Say \(X_1, .., X_n\) are iid F with
\[f(x|a)=ax^{a-1}\text{, }0<x<1 \text{, }a>0\] (or simply \(X\sim Beta(a,1)\)). Note that the cdf is given by \(F(x)=x^a;0<x<1\).
First let’s find the method of moments estimator and the maximum likelihood estimator of a:
\[E[X]=\frac{a}{a+1}\] so the method of moments estimator is \(\hat{a}_1=\frac{\bar{x}}{1-\bar{x}}\).
\[ \begin{aligned} &f(\pmb{x}\vert a) =\prod_{i=1}^n (ax_i^{a-1}) = a^n\prod_{i=1}^n (x_i^{a-1}) \\ &l(a\vert\pmb{x}) = n\log a +(a-1)\sum_{i=1}^n\log x_i\\ &\frac{dl}{da} = \frac{n}{a}+\sum_{i=1}^n\log x_i=0\\ &\hat{a}_2 = -\frac{n}{\sum_{i=1}^n\log x_i} = n/T \end{aligned} \]
where \(T=-\sum \log x_i\).
Next we find the Bayes estimator of a if the prior is Exp(1).
\[ \begin{aligned} &f(\pmb{x}, a) = a^n\prod_{i=1}^n (x_i^{a-1})e^{-a} = \\ &a^n\exp \left\{(a-1)\sum_{i=1}^n\log x_i -a\right\} = \\ &a^n\exp \left\{(a-1)(-T) -a\right\} = \\ &a^n\exp \left\{T-(T+1)a\right\} = \\ \end{aligned} \] the marginal is
\[ \begin{aligned} &m(\pmb{x}) =\int_0^\infty a^n\exp \left\{T-(T+1)a\right\} da=\\ &\frac{e^T}{(T+1)^{n+1}}\int_0^\infty [(T+1)a]^n\exp \left\{-(T+1)a\right\}[(T+1)da] = \\ &\frac{e^T}{(T+1)^{n+1}}\int_0^\infty x^n\exp \left\{-x\right\}dx =\\ &\frac{e^T}{(T+1)^{n+1}}\Gamma(n+1) \end{aligned} \] and so the posterior distribution is
\[f(a\vert\pmb{x})=\frac{a^n\exp \left\{T-(T+1)a\right\}}{\frac{e^T}{(T+1)^{n+1}}\Gamma(n+1)}=\frac{(T+1)^{n+1}}{\Gamma(n+1)}a^ne^{-(T+1)a}\] so \(a|\pmb{x}\sim Gamma(n+1,\frac1{T+1})\)

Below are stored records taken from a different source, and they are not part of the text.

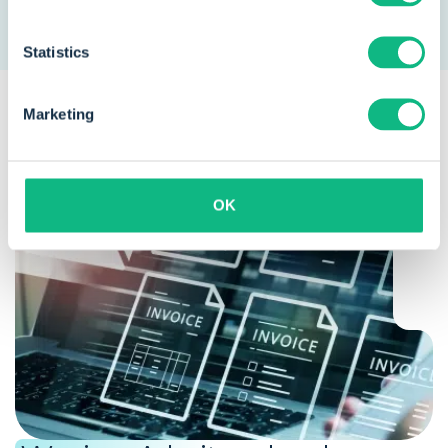
Statistics
Marketing
OK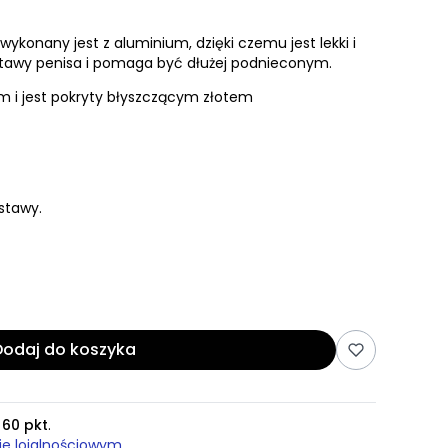
wykonany jest z aluminium, dzięki czemu jest lekki i
stawy penisa i pomaga być dłużej podnieconym.
m i jest pokryty błyszczącym złotem
stawy.
Dodaj do koszyka
z
60 pkt
.
ie lojalnościowym.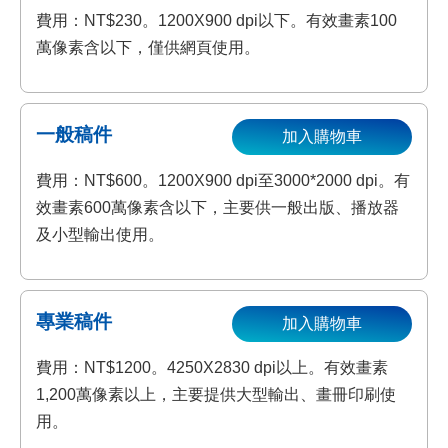
費用：NT$230。1200X900 dpi以下。有效畫素100
萬像素含以下，僅供網頁使用。
一般稿件
加入購物車
費用：NT$600。1200X900 dpi至3000*2000 dpi。有
效畫素600萬像素含以下，主要供一般出版、播放器
及小型輸出使用。
專業稿件
加入購物車
費用：NT$1200。4250X2830 dpi以上。有效畫素
1,200萬像素以上，主要提供大型輸出、畫冊印刷使
用。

Finally we need to “extract” on number from the posterior density. We can again use either
mean: \(\hat{a}=\frac{n+1}{T+1}\)
median: \(\hat{a}=qgamma(0.5, n+1,\frac1{T+1})\)
mode \(\hat{a}=\frac{n}{T+1}\)
Note that for this prior the estimators from the Bayesian method are essentially the same as the mle.
Say instead we have some prior knowledge that \(a\sim N^{+}(1,1)\), where \(N^{+}\) is a normal distribution truncated at 0. That is \(P(a<x|a>0)\). It is easy to show that this has density \(\phi(a, 1, 1)/(1-\Phi(0,1,1))\). Now
\[m(\pmb{x}) =\int_0^\infty a^n\exp \left\{T-(T+1)a\right\}\frac1{\sqrt{2\pi}}e^{-(a-1)^2/2}/(1-\Phi(0,1,1)) da\]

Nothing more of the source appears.